Donald Trump’s cockamamie plans to build a Mexico-financed wall on our southern border, his demands that American Muslims carry special IDs while their foreign brethren be prevented from entering the United States, or his insistence that we use torture as a negotiation strategy, hardly make him another Hitler. Rather, Trump is engendering an old fashioned American kind of hatred—the kind this country saw on that cold February night in 1939. And just as it is worth remembering Fritz Kuhn, it is also worth remembering how Americans responded to his attempt to hijack George Washington and the Founding Fathers in the name of Fascism.
In 1930s Germany, standing up to Hitler meant death. But in the United States, when Kuhn laid out his plan to 20,000 followers in Madison Square Garden, New York streets surrounding the venue were choked with an estimated 100,000 people of all stripes, from college student Trotskyites to button-down businessmen all determined to stop Kuhn and the German-American Bund. Dorothy Thompson, the journalist tossed from the event, marked this moment with pride as the second time she was kicked out by a Fascist: Thompson was the first foreign correspondent sent packing by Nazi Germany afterHarper’s published her interview with Hitler, describing the fuhrer as “formless, almost faceless, a man whose countenance is a caricature, a man whose framework seems cartilaginous, without bones. He is inconsequent and voluble, ill poised and insecure. He is the very prototype of the little man.”

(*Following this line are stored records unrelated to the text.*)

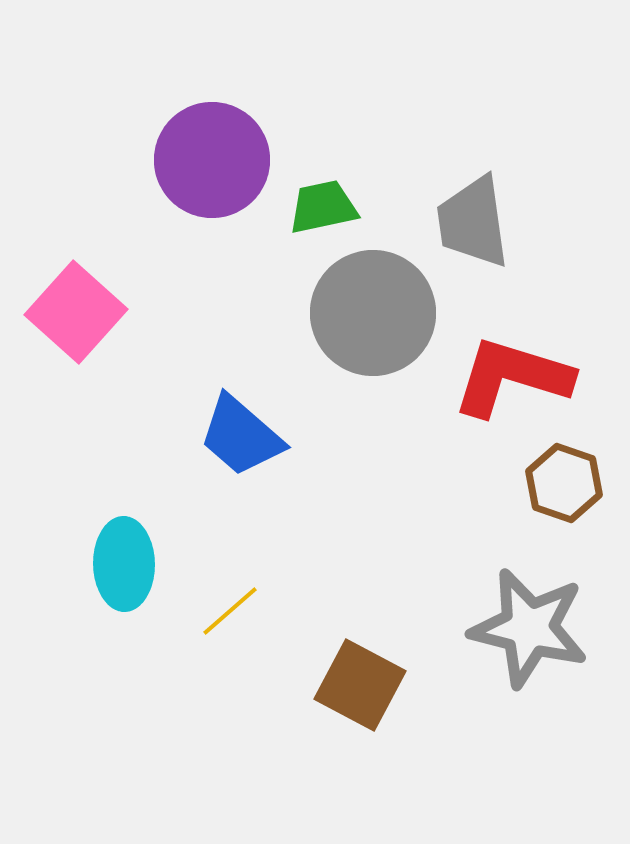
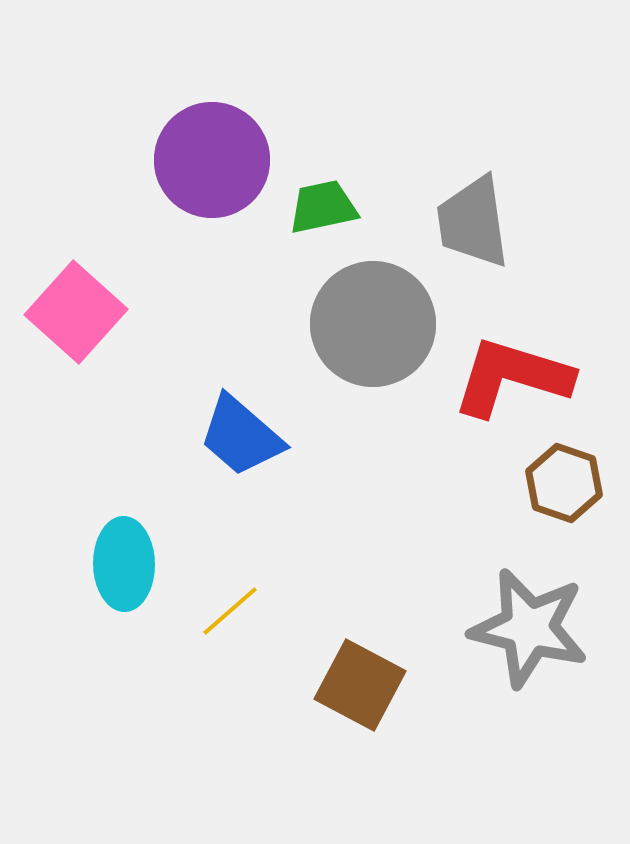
gray circle: moved 11 px down
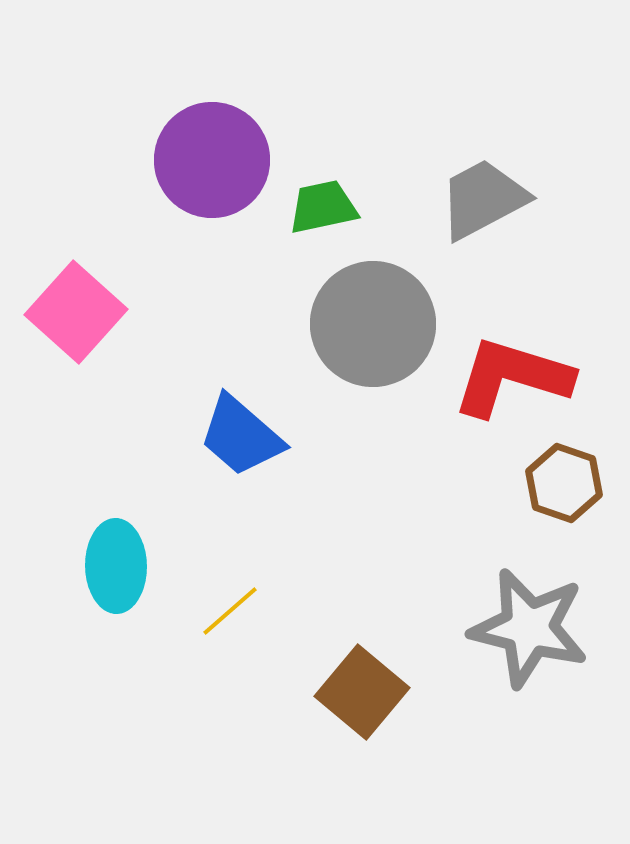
gray trapezoid: moved 10 px right, 23 px up; rotated 70 degrees clockwise
cyan ellipse: moved 8 px left, 2 px down
brown square: moved 2 px right, 7 px down; rotated 12 degrees clockwise
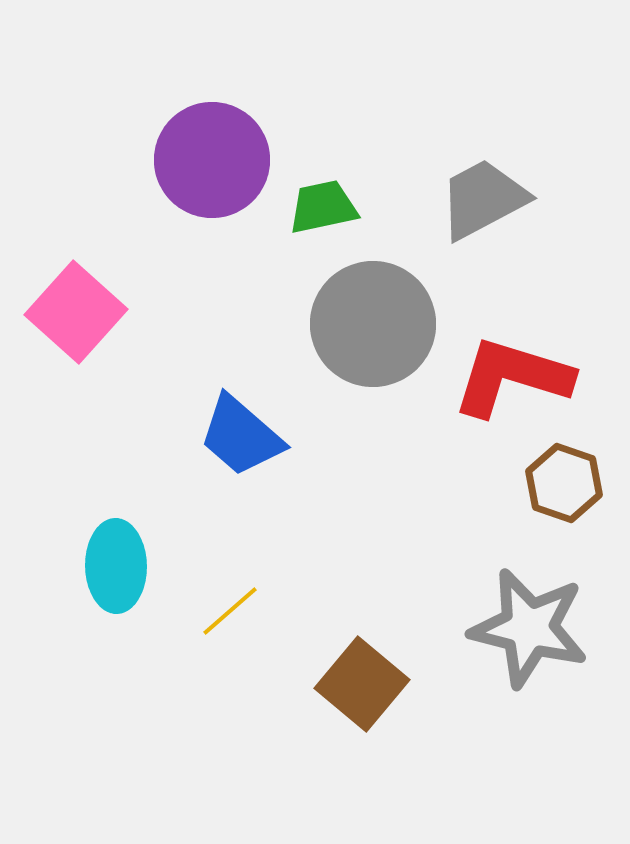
brown square: moved 8 px up
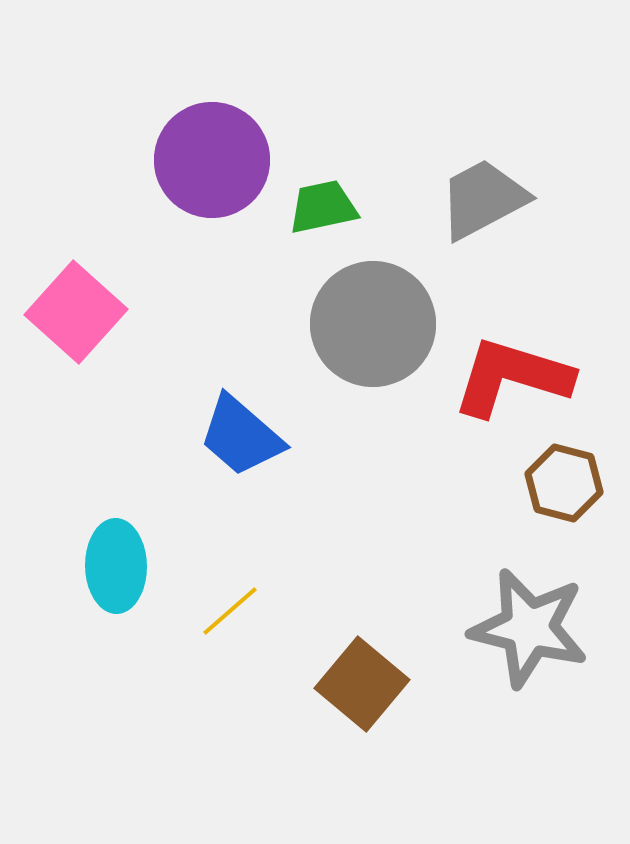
brown hexagon: rotated 4 degrees counterclockwise
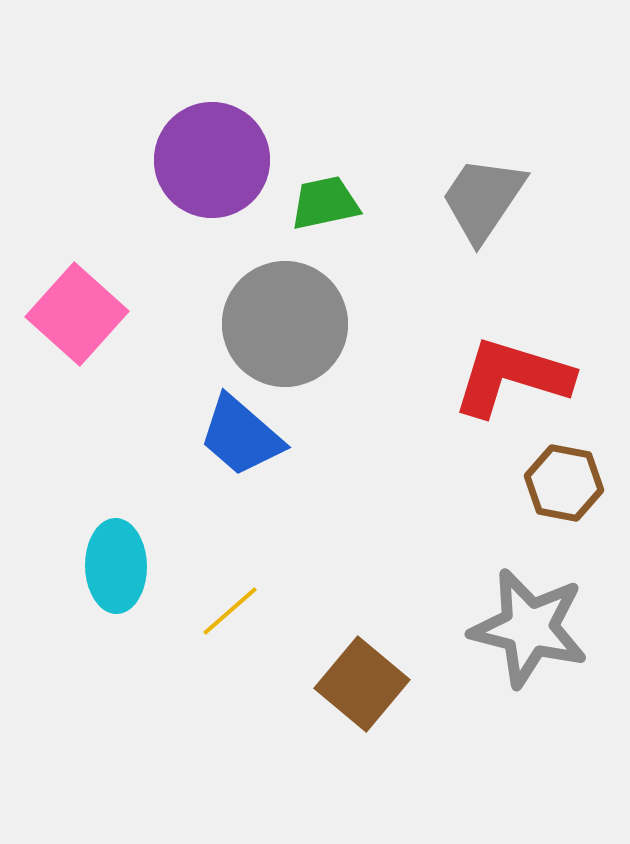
gray trapezoid: rotated 28 degrees counterclockwise
green trapezoid: moved 2 px right, 4 px up
pink square: moved 1 px right, 2 px down
gray circle: moved 88 px left
brown hexagon: rotated 4 degrees counterclockwise
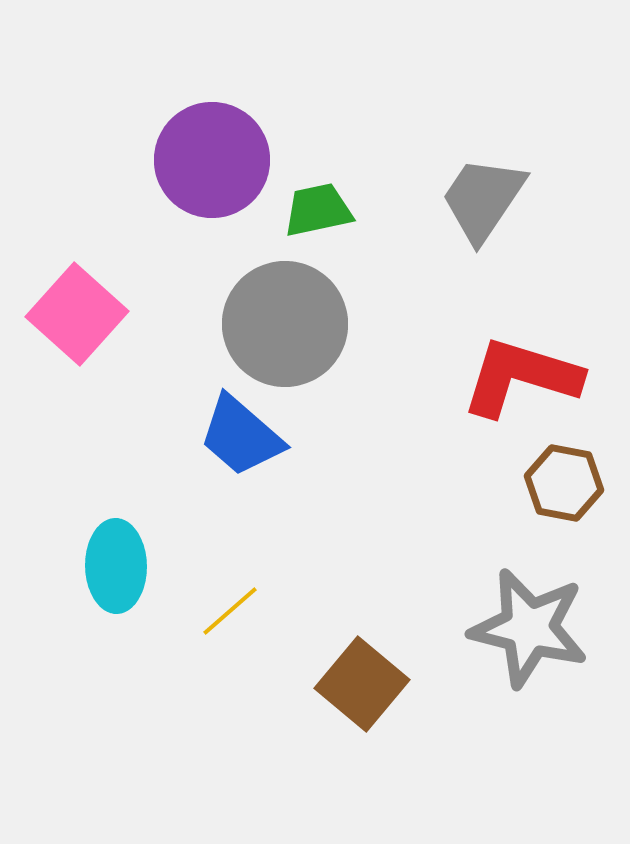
green trapezoid: moved 7 px left, 7 px down
red L-shape: moved 9 px right
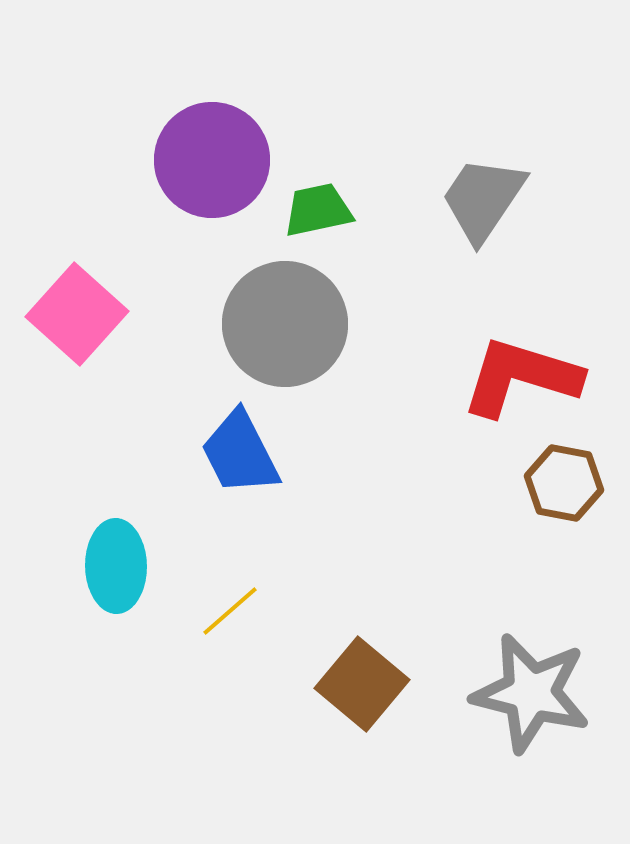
blue trapezoid: moved 1 px left, 17 px down; rotated 22 degrees clockwise
gray star: moved 2 px right, 65 px down
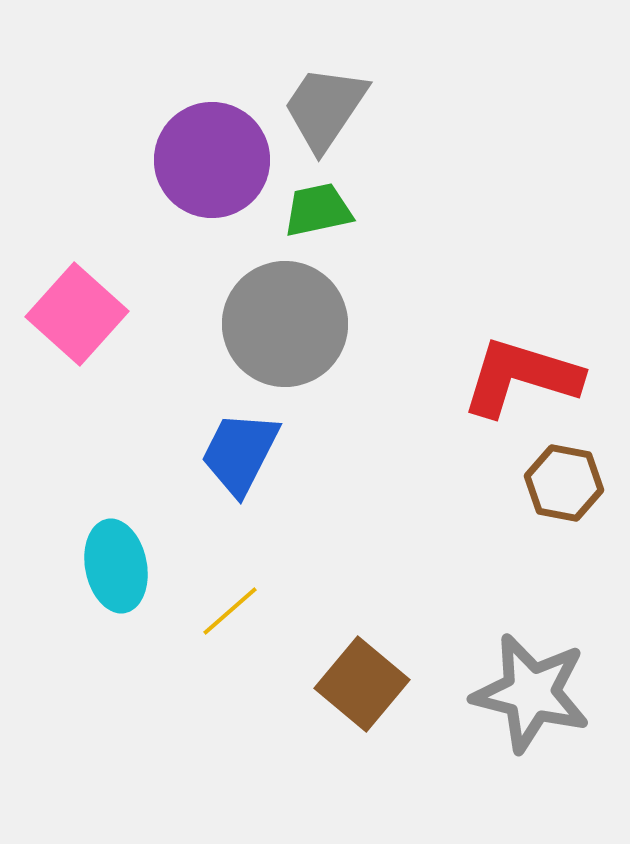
gray trapezoid: moved 158 px left, 91 px up
blue trapezoid: rotated 54 degrees clockwise
cyan ellipse: rotated 10 degrees counterclockwise
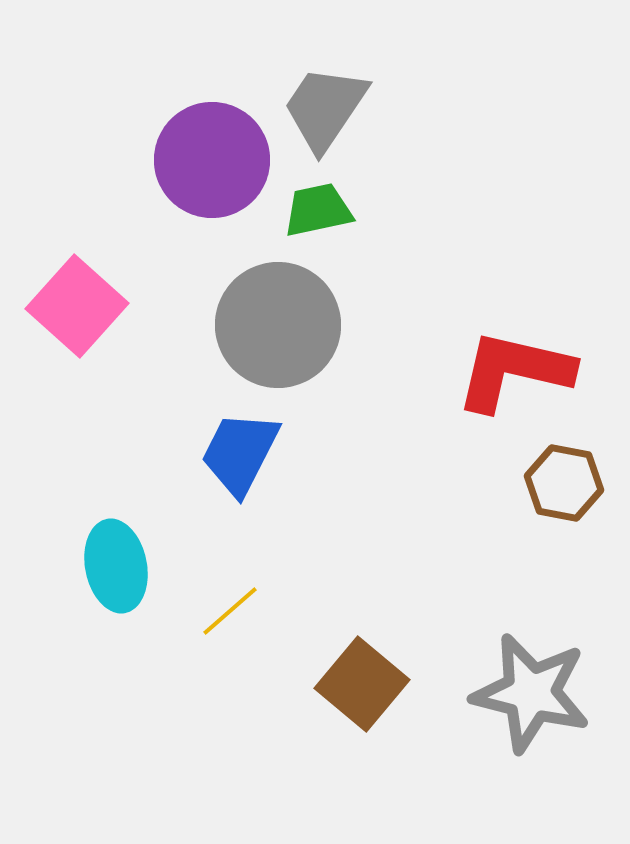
pink square: moved 8 px up
gray circle: moved 7 px left, 1 px down
red L-shape: moved 7 px left, 6 px up; rotated 4 degrees counterclockwise
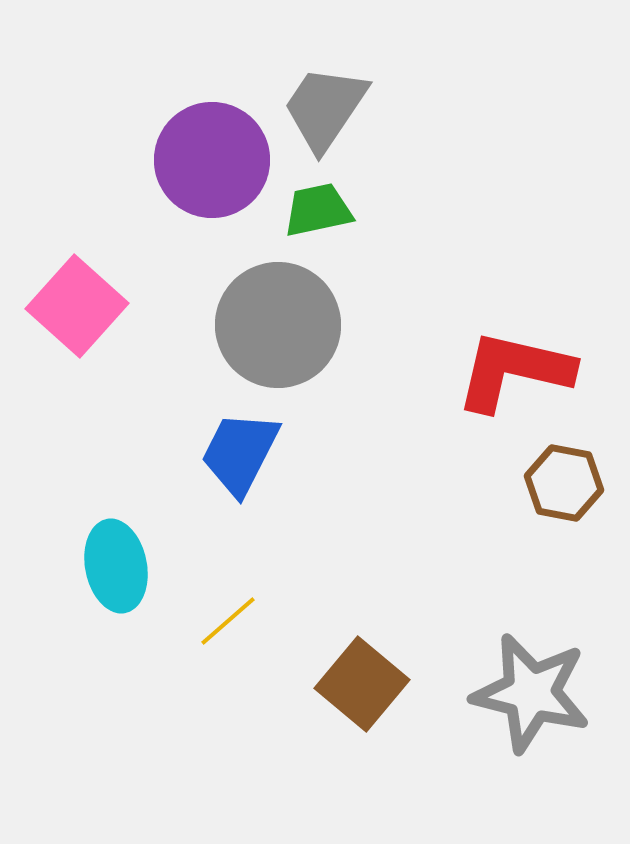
yellow line: moved 2 px left, 10 px down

Isidore Greenbaum, the Brooklynite who rushed the stage in the midst of Kuhn’s speech in a valiant attempt to take down him, was beaten en masse by German-American Bund guards. Greenbaum’s pants were ripped from his legs in the melee, after which he was tossed into the arms of New York’s finest, who hadto arrest him. When taken to night court, Greenbaum explained in his defense that he was infuriated by Kuhn and that direct action was vital regardless of any riot that could have ensued. “Don’t you realize that innocent people might have been killed?” the judge admonished Greenbaum. “Don’t you realize that plenty of Jewish people might be killed with their persecution up there?” Greenbaum fired back.
We’ve seen the picture of a Trump supporter in Chicago defiantly throwing a stiff armed “Sieg heil” styled salute at anti-Trump protesters, as well as the video of another Trump supporter screaming “Go back to fuckin’ Auschwitz!” outside of a Kansas City event. What links them not with Hitler, but with Fritz Kuhn, is that the larger majority of Americans share the sensibilities of Dorothy Thompson, Isidore Greenbaum, and the countless others who ultimately cast Fritz Kuhn and the German-American Bund onto the ash-heap of history.